Saved entries
# # # # # # #

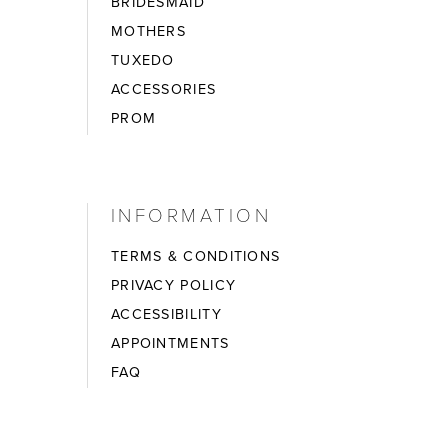
BRIDESMAID
MOTHERS
TUXEDO
ACCESSORIES
PROM
INFORMATION
TERMS & CONDITIONS
PRIVACY POLICY
ACCESSIBILITY
APPOINTMENTS
FAQ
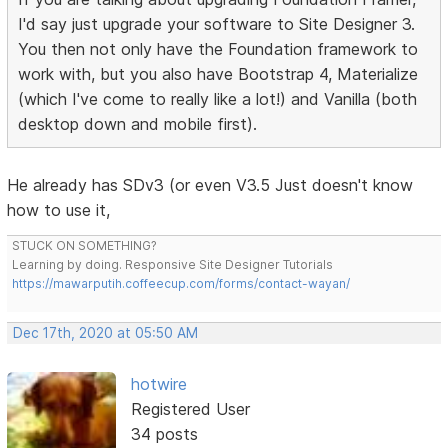
I'd say just upgrade your software to Site Designer 3.
You then not only have the Foundation framework to
work with, but you also have Bootstrap 4, Materialize
(which I've come to really like a lot!) and Vanilla (both
desktop down and mobile first).
He already has SDv3 (or even V3.5 Just doesn't know
how to use it,
STUCK ON SOMETHING?
Learning by doing. Responsive Site Designer Tutorials
https://mawarputih.coffeecup.com/forms/contact-wayan/
Dec 17th, 2020 at 05:50 AM
hotwire
Registered User
34 posts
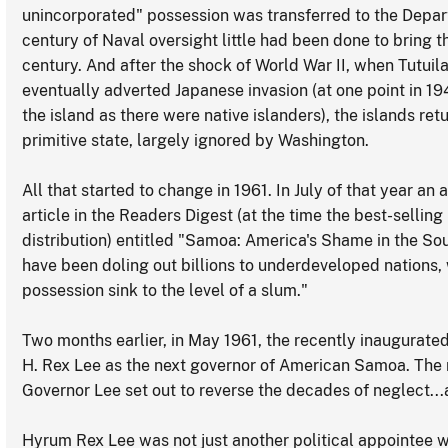
unincorporated" possession was transferred to the Departme
century of Naval oversight little had been done to bring t
century. And after the shock of World War II, when Tutuil
eventually adverted Japanese invasion (at one point in 1
the island as there were native islanders), the islands re
primitive state, largely ignored by Washington.
All that started to change in 1961. In July of that year a
article in the Readers Digest (at the time the best-sellin
distribution) entitled "Samoa: America's Shame in the So
have been doling out billions to underdeveloped nations, 
possession sink to the level of a slum."
Two months earlier, in May 1961, the recently inaugurat
H. Rex Lee as the next governor of American Samoa. The
Governor Lee set out to reverse the decades of neglect..
Hyrum Rex Lee was not just another political appointee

# # # # # # #

Scan the data above for the string "Designer". Copy every line in which it appears.

I'd say just upgrade your software to Site Designer 3.
Learning by doing. Responsive Site Designer Tutorials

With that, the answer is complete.